## Task item:
Repeat only the stretch of lines below that runs from the line with "KIRJAKAUPPA" through the line with "característica valiosa de", unaltered.

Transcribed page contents
───

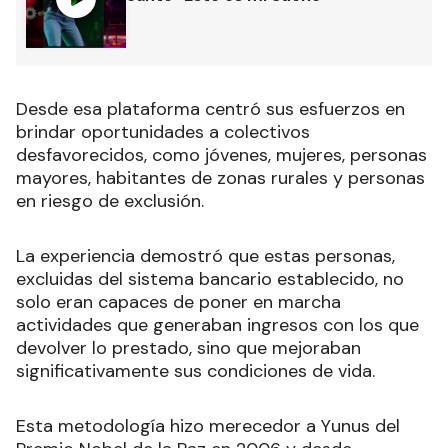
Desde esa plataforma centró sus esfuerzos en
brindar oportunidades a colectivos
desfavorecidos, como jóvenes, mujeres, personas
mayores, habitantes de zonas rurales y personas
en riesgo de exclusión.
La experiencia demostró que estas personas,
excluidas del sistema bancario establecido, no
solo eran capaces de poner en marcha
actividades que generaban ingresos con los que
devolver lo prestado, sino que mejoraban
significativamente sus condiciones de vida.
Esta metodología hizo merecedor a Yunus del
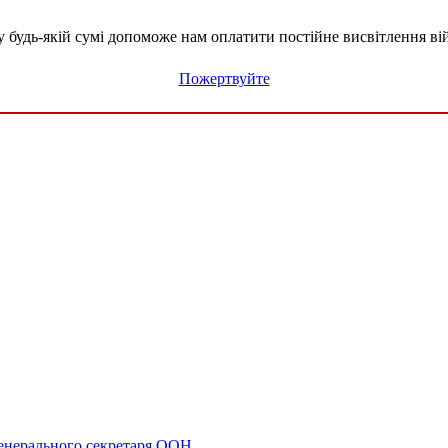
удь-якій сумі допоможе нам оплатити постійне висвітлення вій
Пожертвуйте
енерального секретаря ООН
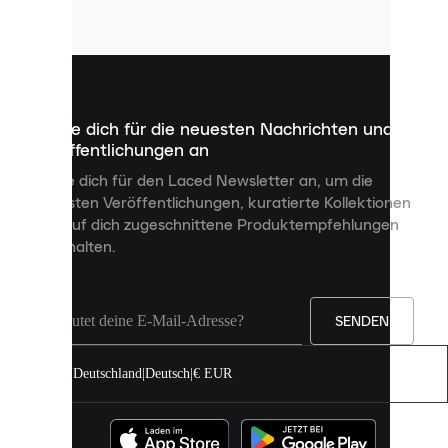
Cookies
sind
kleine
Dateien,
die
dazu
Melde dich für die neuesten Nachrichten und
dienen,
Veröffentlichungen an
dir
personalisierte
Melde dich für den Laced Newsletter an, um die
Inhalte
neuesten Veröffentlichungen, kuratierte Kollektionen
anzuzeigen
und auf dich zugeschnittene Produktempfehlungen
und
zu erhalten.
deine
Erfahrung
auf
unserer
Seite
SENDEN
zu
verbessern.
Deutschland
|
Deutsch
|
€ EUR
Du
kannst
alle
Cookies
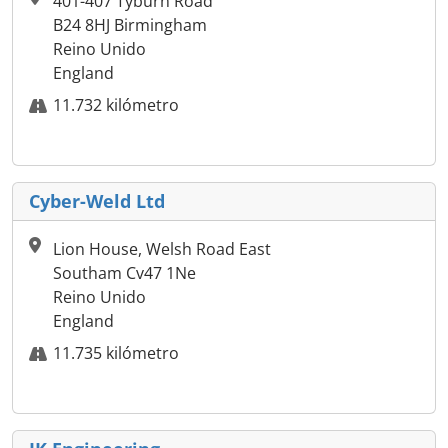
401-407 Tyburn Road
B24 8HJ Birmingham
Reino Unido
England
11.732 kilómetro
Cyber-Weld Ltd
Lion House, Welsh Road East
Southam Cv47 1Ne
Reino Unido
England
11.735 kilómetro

───

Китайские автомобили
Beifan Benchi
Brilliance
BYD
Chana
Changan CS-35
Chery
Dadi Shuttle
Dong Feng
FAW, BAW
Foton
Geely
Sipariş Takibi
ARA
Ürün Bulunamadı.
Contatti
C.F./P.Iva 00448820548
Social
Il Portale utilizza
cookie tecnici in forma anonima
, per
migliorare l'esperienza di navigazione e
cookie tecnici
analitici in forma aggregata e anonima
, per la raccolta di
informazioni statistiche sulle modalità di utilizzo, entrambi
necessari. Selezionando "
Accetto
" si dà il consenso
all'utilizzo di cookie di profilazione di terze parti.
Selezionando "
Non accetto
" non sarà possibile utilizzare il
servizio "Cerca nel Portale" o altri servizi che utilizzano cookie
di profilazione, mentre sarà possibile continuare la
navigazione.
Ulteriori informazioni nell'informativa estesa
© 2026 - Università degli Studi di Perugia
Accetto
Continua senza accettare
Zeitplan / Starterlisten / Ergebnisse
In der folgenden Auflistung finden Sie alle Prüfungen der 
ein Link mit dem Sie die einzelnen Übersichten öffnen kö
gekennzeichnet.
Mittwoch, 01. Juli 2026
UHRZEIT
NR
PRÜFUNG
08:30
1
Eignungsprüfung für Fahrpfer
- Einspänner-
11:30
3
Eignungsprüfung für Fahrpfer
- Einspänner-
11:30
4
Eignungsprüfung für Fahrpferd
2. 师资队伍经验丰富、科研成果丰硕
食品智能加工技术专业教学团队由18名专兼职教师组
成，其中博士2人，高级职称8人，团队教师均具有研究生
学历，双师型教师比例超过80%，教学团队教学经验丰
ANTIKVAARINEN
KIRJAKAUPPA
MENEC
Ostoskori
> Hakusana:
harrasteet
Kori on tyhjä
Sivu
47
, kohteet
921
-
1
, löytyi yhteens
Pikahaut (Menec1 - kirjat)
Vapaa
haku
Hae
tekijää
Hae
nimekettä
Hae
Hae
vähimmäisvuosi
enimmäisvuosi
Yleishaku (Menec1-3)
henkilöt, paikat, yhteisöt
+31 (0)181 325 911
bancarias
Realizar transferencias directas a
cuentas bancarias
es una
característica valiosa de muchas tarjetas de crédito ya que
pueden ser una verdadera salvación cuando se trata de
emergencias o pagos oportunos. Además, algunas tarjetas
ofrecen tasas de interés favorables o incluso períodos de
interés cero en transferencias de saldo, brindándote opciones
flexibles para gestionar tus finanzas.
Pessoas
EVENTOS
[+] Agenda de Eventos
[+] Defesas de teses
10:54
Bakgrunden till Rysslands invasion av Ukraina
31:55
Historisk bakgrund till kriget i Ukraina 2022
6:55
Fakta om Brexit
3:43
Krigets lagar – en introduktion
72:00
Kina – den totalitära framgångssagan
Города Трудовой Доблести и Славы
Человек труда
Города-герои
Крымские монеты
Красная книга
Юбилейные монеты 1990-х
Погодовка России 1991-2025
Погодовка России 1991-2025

───

## Result for this exercise:
KIRJAKAUPPA
MENEC
Ostoskori
> Hakusana:
harrasteet
Kori on tyhjä
Sivu
47
, kohteet
921
-
1
, löytyi yhteens
Pikahaut (Menec1 - kirjat)
Vapaa
haku
Hae
tekijää
Hae
nimekettä
Hae
Hae
vähimmäisvuosi
enimmäisvuosi
Yleishaku (Menec1-3)
henkilöt, paikat, yhteisöt
+31 (0)181 325 911
bancarias
Realizar transferencias directas a
cuentas bancarias
es una
característica valiosa de muchas tarjetas de crédito ya que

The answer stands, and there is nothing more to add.